LANGIT7.ID-Jakarta; Somalia menyuarakan keprihatinan mendalam tentang krisis kemanusiaan di Gaza saat menghadiri sidang perdana Dewan Keamanan PBB (DK PBB) sebagai Anggota Tidak Tetap, Jumat (5/1/2024). Mereka secara tegas meminta Israel menghentikan perang dan membuka akses bantuan untuk warga Palestina.
Duta Besar Somalia untuk PBB, Abukar Dahir Osman "Baale", menyampaikan pandangan negaranya dalam pertemuan yang membahas situasi di Gaza dan kawasan Timur Tengah. Pertemuan ini juga dihadiri Komisaris Tinggi PBB untuk Hak Asasi Manusia, Volker Turk.
"Kami sangat prihatin melihat penderitaan rakyat Palestina yang sudah berlangsung lebih dari 14 bulan," ungkap Abukar dalam pidatonya. Dia menekankan bahwa Israel, sebagai pihak yang menduduki wilayah Palestina, memiliki tanggung jawab moral untuk menjamin keselamatan warga sipil.
Baca juga: Konflik Israel-Palestina Memanas, Sanksi Ekonomi Picu Ketegangan BaruData Organisasi Kesehatan Dunia (WHO) yang disampaikan Somalia menunjukkan fakta mengejutkan. Sebanyak 94 persen fasilitas kesehatan di Gaza rusak atau hancur akibat serangan Israel.

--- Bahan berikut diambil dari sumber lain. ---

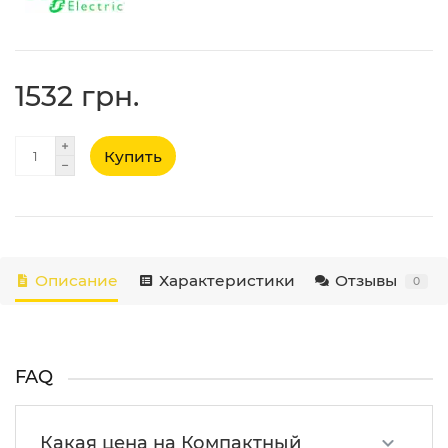
1532 грн.
Купить
Описание
Характеристики
Отзывы
0
FAQ
Какая цена на Компактный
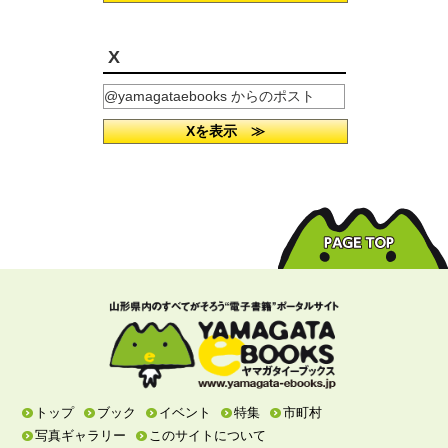
X
@yamagataebooks からのポスト
Xを表示 ≫
トップ
ブック
イベント
特集
市町村
写真ギャラリー
このサイトについて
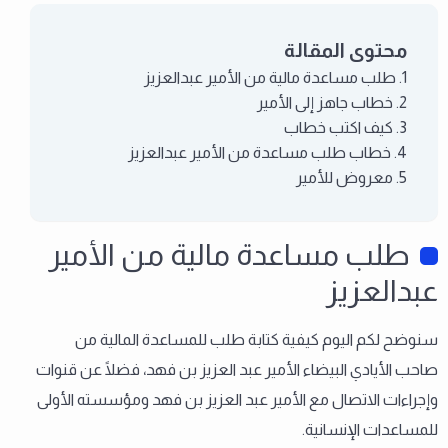
محتوى المقالة
طلب مساعدة مالية من الأمير عبدالعزيز
خطاب جاهز إلى الأمير
كيف اكتب خطاب
خطاب طلب مساعدة من الأمير عبدالعزيز
معروض للأمير
طلب مساعدة مالية من الأمير
عبدالعزيز
سنوضح لكم اليوم كيفية كتابة طلب للمساعدة المالية من
صاحب الأيادي البيضاء الأمير عبد العزيز بن فهد، فضلًا عن قنوات
وإجراءات الاتصال مع الأمير عبد العزيز بن فهد ومؤسسته الأولى
للمساعدات الإنسانية.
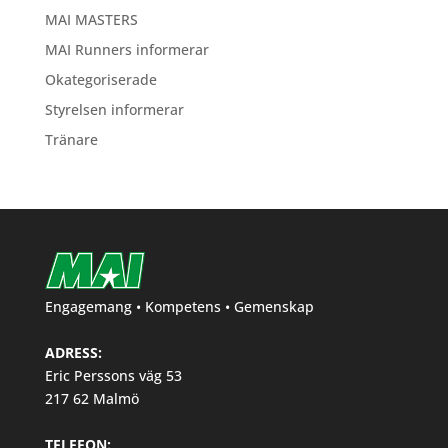
MAI MASTERS
MAI Runners informerar
Okategoriserade
Styrelsen informerar
Tränare
Engagemang • Kompetens • Gemenskap
ADRESS:
Eric Perssons väg 53
217 62 Malmö
TELEFON:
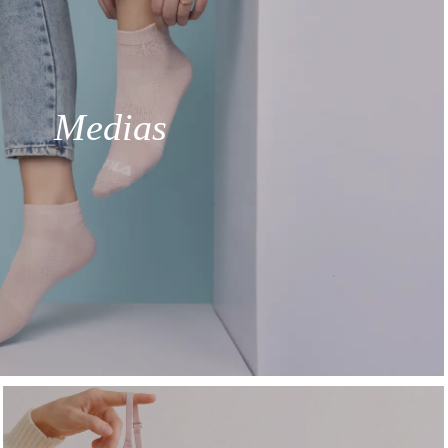
Medias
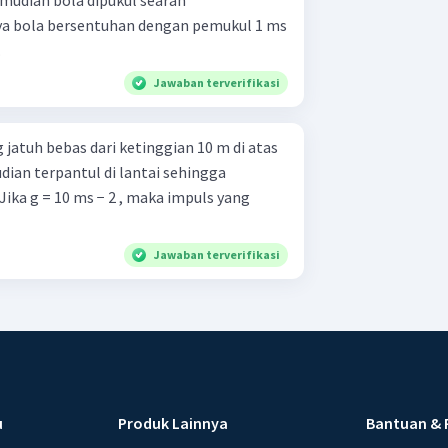
ya bola bersentuhan dengan pemukul 1 ms
.
Jawaban terverifikasi
jatuh bebas dari ketinggian 10 m di atas
ian terpantul di lantai sehingga
Jika g = 10 ms − 2 , maka impuls yang
Jawaban terverifikasi
u
Produk Lainnya
Bantuan & 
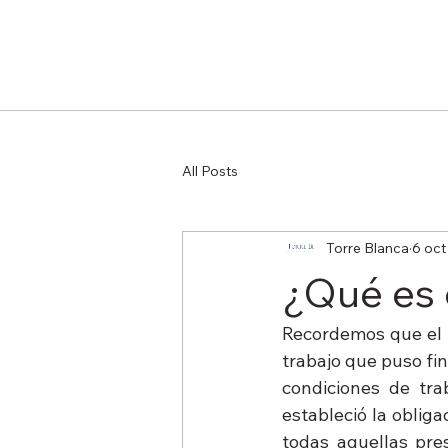
All Posts
Torre Blanca
6 oct
¿Qué es
Recordemos que el p
trabajo que puso fi
condiciones de tra
estableció la obliga
todas aquellas pres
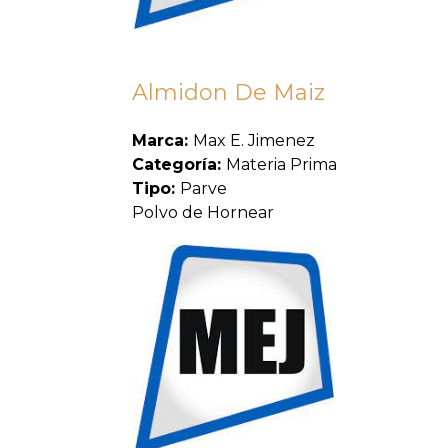
Almidon De Maiz
Marca:
Max E. Jimenez
Categoría:
Materia Prima
Tipo:
Parve
Polvo de Hornear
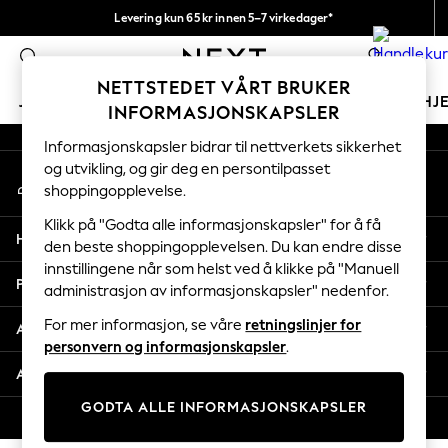
Levering kun 65 kr innen 5–7 virkedager*
An error occurred on client
Vi betaler alle tollavgifter
0
Våre sosiale nettverk
NETTSTEDET VÅRT BRUKER
JENTER
GUTTER
BABY
KVINNER
MENN
HJ
INFORMASJONSKAPSLER
Informasjonskapsler bidrar til nettverkets sikkerhet
GIRLS
og utvikling, og gir deg en persontilpasset
Min konto
New In
shoppingopplevelse.
Logg inn på kontoen din
50 - 92cm (0 - 24 months)
98 - 110cm (3 - 5 years)
Klikk på "Godta alle informasjonskapsler" for å få
Hjelp
116 - 134cm (6 - 9 years)
den beste shoppingopplevelsen. Du kan endre disse
innstillingene når som helst ved å klikke på "Manuell
140 - 174cm (10 - 15+ years)
Personvern & Juridisk
administrasjon av informasjonskapsler" nedenfor.
Trending: Top & Short Sets
Trending: Clogs
For mer informasjon, se våre
retningslinjer for
Avdelinger
Toy Story
personvern og informasjonskapsler
.
THE SET
Andre tjenester
All Clothing
GODTA ALLE INFORMASJONSKAPSLER
Coats & Jackets
© 2026 Next Retail Ltd. Alle rettigheter forbeholdt.
Sweatshirts & Hoodies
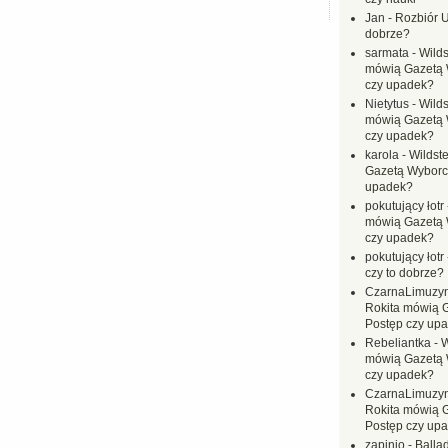
Jan
-
Rozbiór U
dobrze?
sarmata
-
Wilds
mówią Gazetą 
czy upadek?
Nietytus
-
Wilds
mówią Gazetą 
czy upadek?
karola
-
Wildste
Gazetą Wyborc
upadek?
pokutujący łotr
mówią Gazetą 
czy upadek?
pokutujący łotr
czy to dobrze?
CzarnaLimuzy
Rokita mówią 
Postęp czy up
Rebeliantka
-
W
mówią Gazetą 
czy upadek?
CzarnaLimuzy
Rokita mówią 
Postęp czy up
zapinio
-
Balla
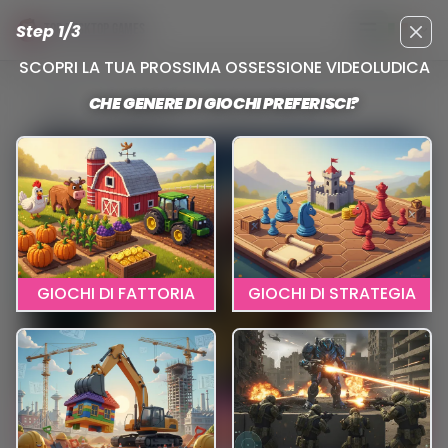
Step 1/3
TOP DESKTOP GAMES
Apri menu pr
Clos
SCOPRI LA TUA PROSSIMA OSSESSIONE VIDEOLUDICA
CHE GENERE DI GIOCHI PREFERISCI?
Reviews
Heroes Of History
GIOCHI DI FATTORIA
GIOCHI DI STRATEGIA
CLICCA QUI PER GIOCARE
HEROES OF HISTORY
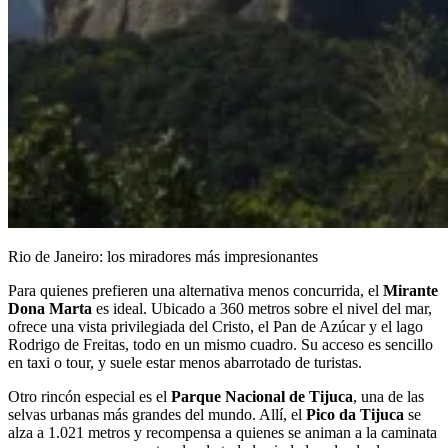
Rio de Janeiro: los miradores más impresionantes
Para quienes prefieren una alternativa menos concurrida, el
Mirante
Dona Marta
es ideal. Ubicado a 360 metros sobre el nivel del mar,
ofrece una vista privilegiada del Cristo, el Pan de Azúcar y el lago
Rodrigo de Freitas, todo en un mismo cuadro. Su acceso es sencillo
en taxi o tour, y suele estar menos abarrotado de turistas.
Otro rincón especial es el
Parque Nacional de Tijuca
, una de las
selvas urbanas más grandes del mundo. Allí, el
Pico da Tijuca
se
alza a 1.021 metros y recompensa a quienes se animan a la caminata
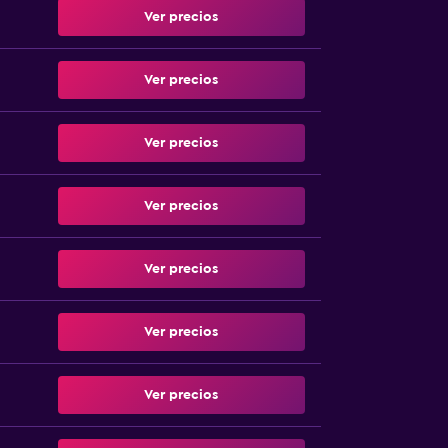
Ver precios
Ver precios
Ver precios
Ver precios
Ver precios
Ver precios
Ver precios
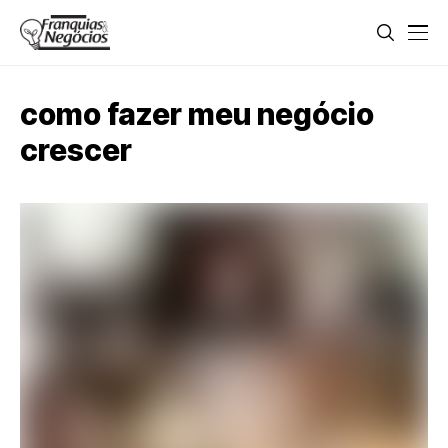
como fazer meu negócio
crescer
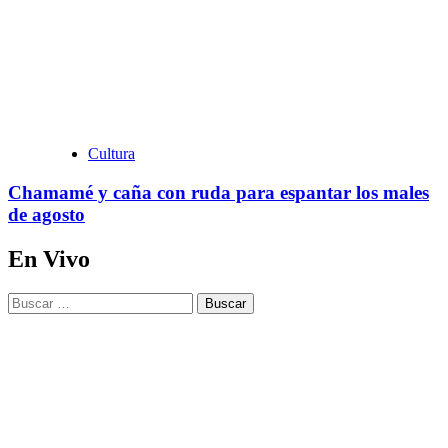
Cultura
Chamamé y caña con ruda para espantar los males
de agosto
En Vivo
Buscar:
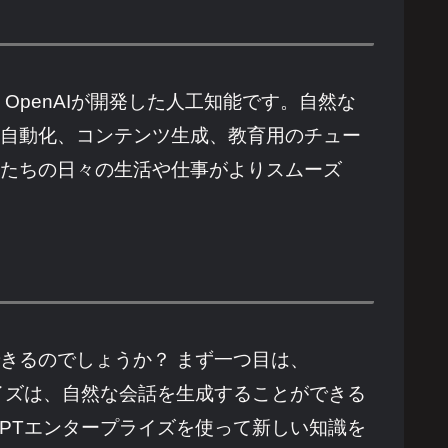
、OpenAIが開発した人工知能です。自然な
の自動化、コンテンツ生成、教育用のチュー
私たちの日々の生活や仕事がよりスムーズ
できるのでしょうか？ まず一つ目は、
ライズは、自然な会話を生成することができる
GPTエンタープライズを使って新しい知識を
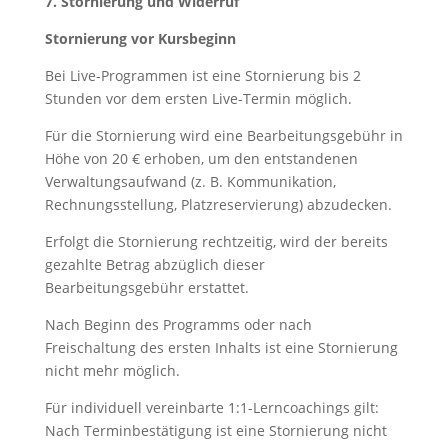
7. Stornierung und Widerruf
Stornierung vor Kursbeginn
Bei Live-Programmen ist eine Stornierung bis 2
Stunden vor dem ersten Live-Termin möglich.
Für die Stornierung wird eine Bearbeitungsgebühr in
Höhe von 20 € erhoben, um den entstandenen
Verwaltungsaufwand (z. B. Kommunikation,
Rechnungsstellung, Platzreservierung) abzudecken.
Erfolgt die Stornierung rechtzeitig, wird der bereits
gezahlte Betrag abzüglich dieser
Bearbeitungsgebühr erstattet.
Nach Beginn des Programms oder nach
Freischaltung des ersten Inhalts ist eine Stornierung
nicht mehr möglich.
Für individuell vereinbarte 1:1-Lerncoachings gilt:
Nach Terminbestätigung ist eine Stornierung nicht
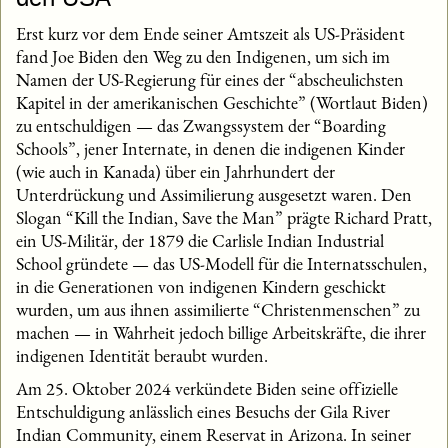
Erst kurz vor dem Ende seiner Amtszeit als US-Präsident
fand Joe Biden den Weg zu den Indigenen, um sich im
Namen der US-Regierung für eines der “abscheulichsten
Kapitel in der amerikanischen Geschichte” (Wortlaut Biden)
zu entschuldigen — das Zwangssystem der “Boarding
Schools”, jener Internate, in denen die indigenen Kinder
(wie auch in Kanada) über ein Jahrhundert der
Unterdrückung und Assimilierung ausgesetzt waren. Den
Slogan “Kill the Indian, Save the Man” prägte Richard Pratt,
ein US-Militär, der 1879 die Carlisle Indian Industrial
School gründete — das US-Modell für die Internatsschulen,
in die Generationen von indigenen Kindern geschickt
wurden, um aus ihnen assimilierte “Christenmenschen” zu
machen — in Wahrheit jedoch billige Arbeitskräfte, die ihrer
indigenen Identität beraubt wurden.
Am 25. Oktober 2024 verkündete Biden seine offizielle
Entschuldigung anlässlich eines Besuchs der Gila River
Indian Community, einem Reservat in Arizona. In seiner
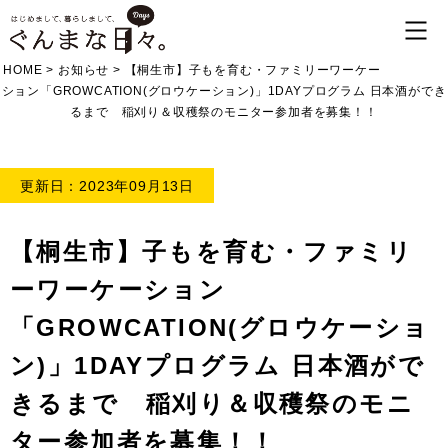
HOME
>
お知らせ
>
【桐生市】子もを育む・ファミリーワーケー
ション「GROWCATION(グロウケーション)」1DAYプログラム 日本酒ができ
るまで 稲刈り＆収穫祭のモニター参加者を募集！！
更新日：2023年09月13日
【桐生市】子もを育む・ファミリ
ーワーケーション
「GROWCATION(グロウケーショ
ン)」1DAYプログラム 日本酒がで
きるまで 稲刈り＆収穫祭のモニ
ター参加者を募集！！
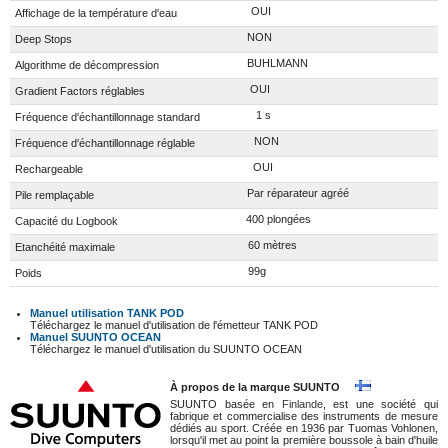
OUI
Affichage de la température d'eau
NON
Deep Stops
BUHLMANN
Algorithme de décompression
OUI
Gradient Factors réglables
1 s
Fréquence d'échantillonnage standard
NON
Fréquence d'échantillonnage réglable
OUI
Rechargeable
Par réparateur agréé
Pile remplaçable
400 plongées
Capacité du Logbook
60 mètres
Etanchéité maximale
99g
Poids
Manuel utilisation TANK POD
Téléchargez le manuel d'utilisation de l'émetteur TANK POD
Manuel SUUNTO OCEAN
Téléchargez le manuel d'utilisation du SUUNTO OCEAN
À propos de la marque SUUNTO
SUUNTO basée en
Finlande
, est une société qui
fabrique et commercialise des instruments de mesure
dédiés au sport. Créée en 1936 par Tuomas Vohlonen,
lorsqu'il met au point la première boussole à bain d'huile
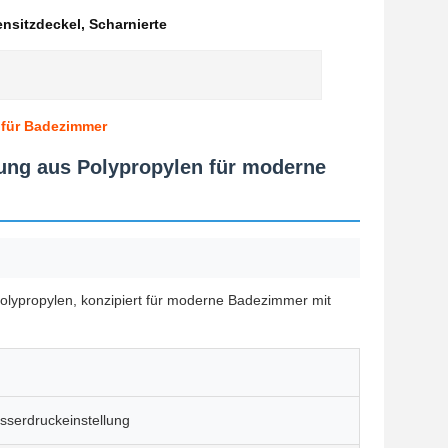
ensitzdeckel
,
Scharnierte
 für Badezimmer
ung aus Polypropylen für moderne
olypropylen, konzipiert für moderne Badezimmer mit
sserdruckeinstellung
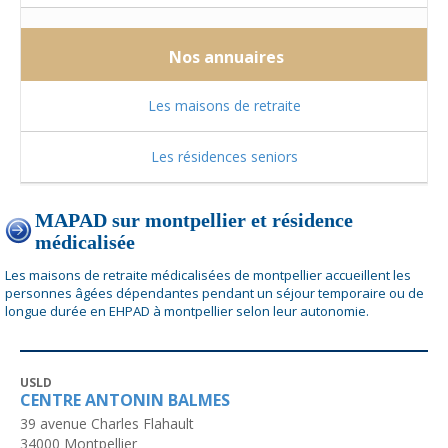
Nos annuaires
Les maisons de retraite
Les résidences seniors
MAPAD sur montpellier et résidence
médicalisée
Les maisons de retraite médicalisées de montpellier accueillent les
personnes âgées dépendantes pendant un séjour temporaire ou de
longue durée en EHPAD à montpellier selon leur autonomie.
USLD
CENTRE ANTONIN BALMES
39 avenue Charles Flahault
34000
Montpellier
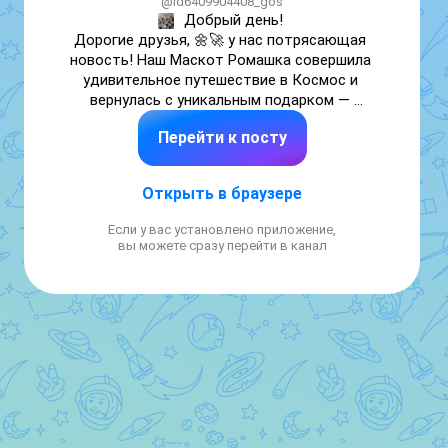
@id6409904408_gos
Добрый день! 

Дорогие друзья, 🌼🚀 у нас потрясающая 
новость! Наш Маскот Ромашка совершила 
удивительное путешествие в Космос и 
вернулась с уникальным подарком — 
космической зарядкой!

Перейти к посту
Не упустите возможность присоединиться 
к нам и зарядиться космической энергией!  
😍💖
Открыть в браузере
Если у вас установлено приложение,
вы можете сразу перейти в канал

Kini hanya 17 dari 36 rumah sakit yang masih bisa beroperasi.
Keadaan semakin memburuk karena warga Gaza kesulitan mendapatkan kebutuhan dasar seperti makanan, air bersih, tempat berlindung, dan obat-obatan. Blokade yang dilakukan Israel membuat bantuan sulit masuk ke wilayah tersebut.
Somalia mengecam keras serangan Israel ke Rumah Sakit Kamal Atwan. Direktur rumah sakit tersebut, Dr. Hossam Abu Safiya, bahkan ditahan pasukan Israel. "Penyerangan terhadap rumah sakit dan tenaga kesehatan adalah bentuk pembersihan etnis dan hukuman massal terhadap warga sipil Gaza," tegas Abukar.
Konflik ini bermula saat Hamas menyerang Israel pada 7 Oktober 2023. Sekitar 1.200 orang tewas dan 250 lainnya disandera dalam serangan tersebut. Israel kemudian membalas dengan operasi militer besar-besaran yang menewaskan sekitar 46.000 warga Gaza, termasuk perempuan dan anak-anak tak bersenjata.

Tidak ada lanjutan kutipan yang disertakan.